_What you are asked to do_. Since only the written part is wanted, repeat the records exactly and omit the pictures.

[Saved data entries]
■ ■ ■ ■ ■

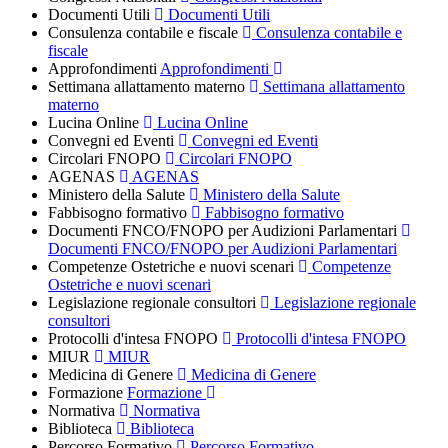
Documenti Utili
Documenti Utili
Consulenza contabile e fiscale
Consulenza contabile e
fiscale
Approfondimenti
Approfondimenti
Settimana allattamento materno
Settimana allattamento
materno
Lucina Online
Lucina Online
Convegni ed Eventi
Convegni ed Eventi
Circolari FNOPO
Circolari FNOPO
AGENAS
AGENAS
Ministero della Salute
Ministero della Salute
Fabbisogno formativo
Fabbisogno formativo
Documenti FNCO/FNOPO per Audizioni Parlamentari
Documenti FNCO/FNOPO per Audizioni Parlamentari
Competenze Ostetriche e nuovi scenari
Competenze
Ostetriche e nuovi scenari
Legislazione regionale consultori
Legislazione regionale
consultori
Protocolli d'intesa FNOPO
Protocolli d'intesa FNOPO
MIUR
MIUR
Medicina di Genere
Medicina di Genere
Formazione
Formazione
Normativa
Normativa
Biblioteca
Biblioteca
Percorso Formativo
Percorso Formativo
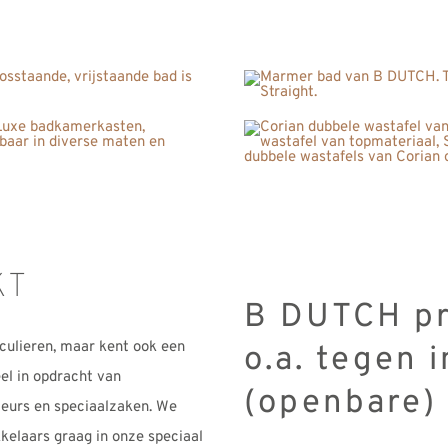
KT
B DUTCH pr
culieren, maar kent ook een
o.a. tegen 
el in opdracht van
(openbare) 
ateurs en speciaalzaken. We
elaars graag in onze speciaal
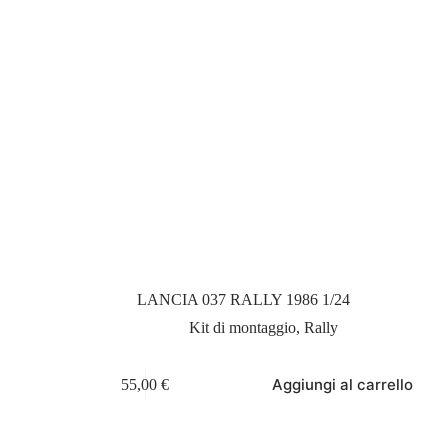
LANCIA 037 RALLY 1986 1/24
Kit di montaggio
,
Rally
Aggiungi al carrello
55,00
€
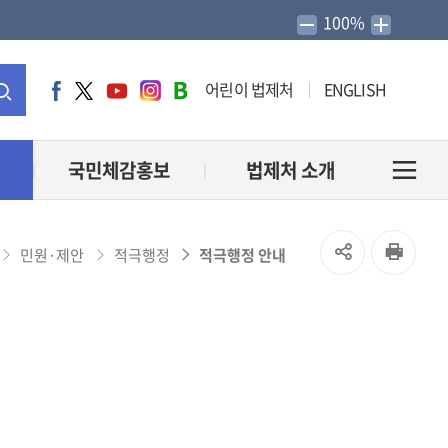
100%
어린이 법제처
ENGLISH
페
트
유
인
네
이
위
튜
스
이
통
스
터
브
타
버
북
그
블
합
국민체감홍보
법제처 소개
전
램
로
그
검
체
SNS
인
민원·제안
적극행정
적극행정 안내
홈
색
메
공
쇄
유
뉴
열
열
기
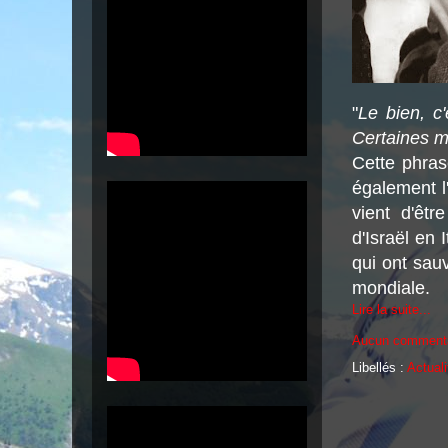
"
Le bien, c
Certaines m
Cette phras
également l'
vient d'êt
d'Israël en 
qui ont sauv
mondiale.
Lire la suite...
Aucun comment
Libellés :
Actuali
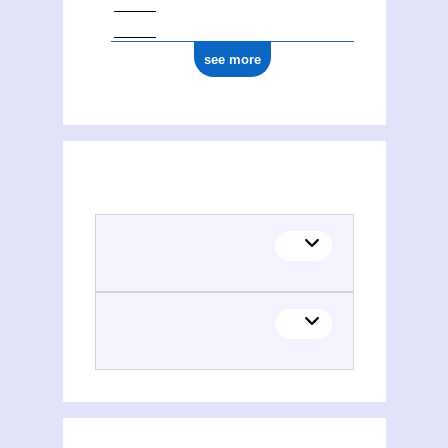
see more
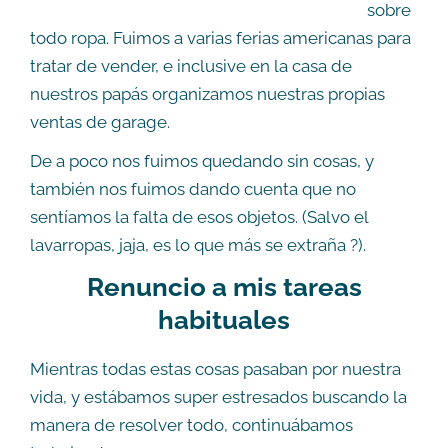
sobre
todo ropa. Fuimos a varias ferias americanas para
tratar de vender, e inclusive en la casa de
nuestros papás organizamos nuestras propias
ventas de garage.
De a poco nos fuimos quedando sin cosas, y
también nos fuimos dando cuenta que no
sentíamos la falta de esos objetos. (Salvo el
lavarropas, jaja, es lo que más se extraña ?).
Renuncio a mis tareas
habituales
Mientras todas estas cosas pasaban por nuestra
vida, y estábamos super estresados buscando la
manera de resolver todo, continuábamos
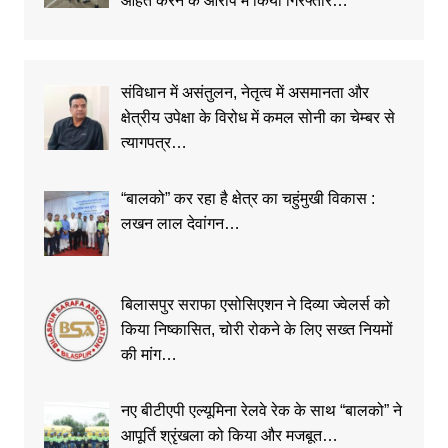
आहत करने के आरोप में किया गिरफ्तार…
संविधान में असंतुलन, नेतृत्व में असमानता और
क्षेत्रीय उपेक्षा के विरोध में कमल सोनी का चेम्बर से
त्यागपत्र…
“बालको” कर रहा है क्षेत्र का चहुंमुखी विकास :
लखन लाल देवांगन…
बिलासपुर सराफा एसोसिएशन ने दिव्या ज्वेलर्स को
किया निष्कासित, चोरी रोकने के लिए सख्त नियमों
की मांग…
नए बीटीएपी एल्यूमिना रेलवे रेक के साथ “बालको” ने
आपूर्ति श्रृंखला को किया और मजबूत…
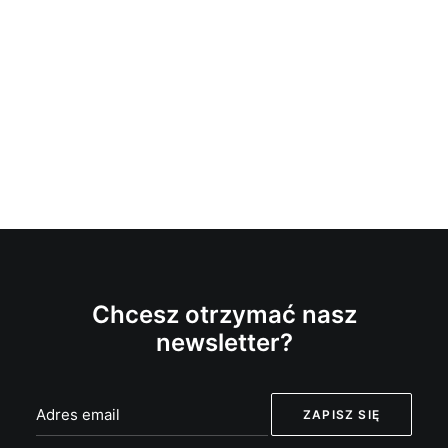
Chcesz otrzymać nasz
newsletter?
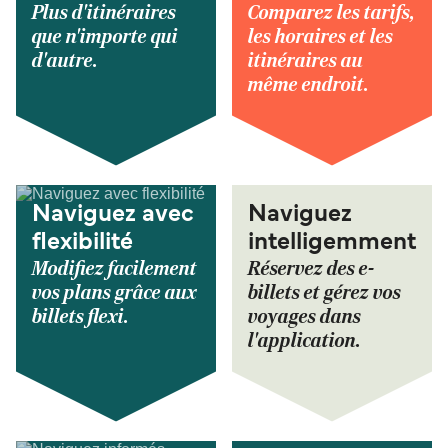
Plus d'itinéraires
Comparez les tarifs,
que n'importe qui
les horaires et les
d'autre.
itinéraires au
même endroit.
Naviguez avec
Naviguez
flexibilité
intelligemment
Modifiez facilement
Réservez des e-
vos plans grâce aux
billets et gérez vos
billets flexi.
voyages dans
l'application.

■ ■ ■ ■ ■

_Exercise response_.
Documenti Utili
Documenti Utili
Consulenza contabile e fiscale
Consulenza contabile e
fiscale
Approfondimenti
Approfondimenti
Settimana allattamento materno
Settimana allattamento
materno
Lucina Online
Lucina Online
Convegni ed Eventi
Convegni ed Eventi
Circolari FNOPO
Circolari FNOPO
AGENAS
AGENAS
Ministero della Salute
Ministero della Salute
Fabbisogno formativo
Fabbisogno formativo
Documenti FNCO/FNOPO per Audizioni Parlamentari
Documenti FNCO/FNOPO per Audizioni Parlamentari
Competenze Ostetriche e nuovi scenari
Competenze
Ostetriche e nuovi scenari
Legislazione regionale consultori
Legislazione regionale
consultori
Protocolli d'intesa FNOPO
Protocolli d'intesa FNOPO
MIUR
MIUR
Medicina di Genere
Medicina di Genere
Formazione
Formazione
Normativa
Normativa
Biblioteca
Biblioteca
Percorso Formativo
Percorso Formativo
KT
B DUTCH pr
culieren, maar kent ook een
o.a. tegen 
el in opdracht van
(openbare) 
ateurs en speciaalzaken. We
elaars graag in onze speciaal
LANCIA 037 RALLY 1986 1/24
Kit di montaggio
,
Rally
Aggiungi al carrello
55,00
€
100%
어린이 법제처
ENGLISH
페
트
유
인
네
이
위
튜
스
이
통
스
터
브
타
버
북
그
블
합
국민체감홍보
법제처 소개
전
램
로
그
검
체
SNS
인
민원·제안
적극행정
적극행정 안내
홈
색
메
공
쇄
유
뉴
열
열
기
"
Le bien, c
Certaines m
Cette phras
également l'
vient d'êt
d'Israël en 
qui ont sauv
mondiale.
Lire la suite...
Aucun comment
Libellés :
Actuali
see more
sobre
todo ropa. Fuimos a varias ferias americanas para
tratar de vender, e inclusive en la casa de
nuestros papás organizamos nuestras propias
ventas de garage.
De a poco nos fuimos quedando sin cosas, y
también nos fuimos dando cuenta que no
sentíamos la falta de esos objetos. (Salvo el
lavarropas, jaja, es lo que más se extraña ?).
Renuncio a mis tareas
habituales
Mientras todas estas cosas pasaban por nuestra
vida, y estábamos super estresados buscando la
manera de resolver todo, continuábamos
आहत करने के आरोप में किया गिरफ्तार…
संविधान में असंतुलन, नेतृत्व में असमानता और
क्षेत्रीय उपेक्षा के विरोध में कमल सोनी का चेम्बर से
त्यागपत्र…
“बालको” कर रहा है क्षेत्र का चहुंमुखी विकास :
लखन लाल देवांगन…
बिलासपुर सराफा एसोसिएशन ने दिव्या ज्वेलर्स को
किया निष्कासित, चोरी रोकने के लिए सख्त नियमों
की मांग…
नए बीटीएपी एल्यूमिना रेलवे रेक के साथ “बालको” ने
आपूर्ति श्रृंखला को किया और मजबूत…
Chcesz otrzymać nasz
newsletter?
Plus d'itinéraires
Comparez les tarifs,
que n'importe qui
les horaires et les
d'autre.
itinéraires au
même endroit.
Naviguez avec
Naviguez
flexibilité
intelligemment
Modifiez facilement
Réservez des e-
vos plans grâce aux
billets et gérez vos
billets flexi.
voyages dans
l'application.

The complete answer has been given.